--- TASK INPUTS ---
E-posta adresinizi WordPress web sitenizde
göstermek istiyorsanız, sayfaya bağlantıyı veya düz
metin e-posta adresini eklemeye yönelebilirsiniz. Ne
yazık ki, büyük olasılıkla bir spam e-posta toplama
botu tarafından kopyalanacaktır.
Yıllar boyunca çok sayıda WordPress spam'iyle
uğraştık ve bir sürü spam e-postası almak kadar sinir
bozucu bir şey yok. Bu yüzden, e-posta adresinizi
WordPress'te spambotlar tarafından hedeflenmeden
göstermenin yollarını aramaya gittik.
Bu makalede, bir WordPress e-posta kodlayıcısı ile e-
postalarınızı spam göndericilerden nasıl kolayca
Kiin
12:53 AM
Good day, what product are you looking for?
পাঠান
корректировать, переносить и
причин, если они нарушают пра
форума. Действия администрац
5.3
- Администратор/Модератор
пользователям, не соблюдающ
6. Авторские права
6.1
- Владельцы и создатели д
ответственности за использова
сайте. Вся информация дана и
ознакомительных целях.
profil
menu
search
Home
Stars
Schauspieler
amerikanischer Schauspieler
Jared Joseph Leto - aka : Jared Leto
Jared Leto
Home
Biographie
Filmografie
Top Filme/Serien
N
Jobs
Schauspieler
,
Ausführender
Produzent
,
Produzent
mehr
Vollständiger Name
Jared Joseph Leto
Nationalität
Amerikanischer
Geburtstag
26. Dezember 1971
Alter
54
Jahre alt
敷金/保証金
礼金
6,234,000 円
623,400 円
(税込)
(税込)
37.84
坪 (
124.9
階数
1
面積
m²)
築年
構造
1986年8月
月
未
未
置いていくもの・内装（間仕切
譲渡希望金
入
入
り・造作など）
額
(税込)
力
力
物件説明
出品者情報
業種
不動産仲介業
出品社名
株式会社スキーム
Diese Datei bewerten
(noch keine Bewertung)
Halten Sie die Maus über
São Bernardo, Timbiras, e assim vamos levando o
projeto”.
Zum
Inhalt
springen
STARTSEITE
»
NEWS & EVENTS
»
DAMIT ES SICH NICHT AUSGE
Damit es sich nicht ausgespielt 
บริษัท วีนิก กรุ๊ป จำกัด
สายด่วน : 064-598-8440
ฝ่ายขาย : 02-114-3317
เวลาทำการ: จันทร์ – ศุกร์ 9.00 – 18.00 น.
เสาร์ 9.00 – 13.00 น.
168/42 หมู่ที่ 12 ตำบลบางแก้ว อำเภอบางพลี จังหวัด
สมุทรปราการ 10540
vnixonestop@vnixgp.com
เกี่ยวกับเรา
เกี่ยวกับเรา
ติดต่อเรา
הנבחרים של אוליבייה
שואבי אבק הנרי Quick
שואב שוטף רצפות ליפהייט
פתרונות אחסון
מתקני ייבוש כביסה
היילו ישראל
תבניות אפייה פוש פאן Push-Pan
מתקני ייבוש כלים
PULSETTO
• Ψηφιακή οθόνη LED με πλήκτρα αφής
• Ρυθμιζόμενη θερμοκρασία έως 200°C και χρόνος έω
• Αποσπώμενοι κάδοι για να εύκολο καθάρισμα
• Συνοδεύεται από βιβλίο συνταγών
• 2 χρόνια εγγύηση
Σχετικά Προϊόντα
---
Show me every line of the entries above that holds "Leto".

Jared Joseph Leto - aka : Jared Leto
Jared Leto
Jared Joseph Leto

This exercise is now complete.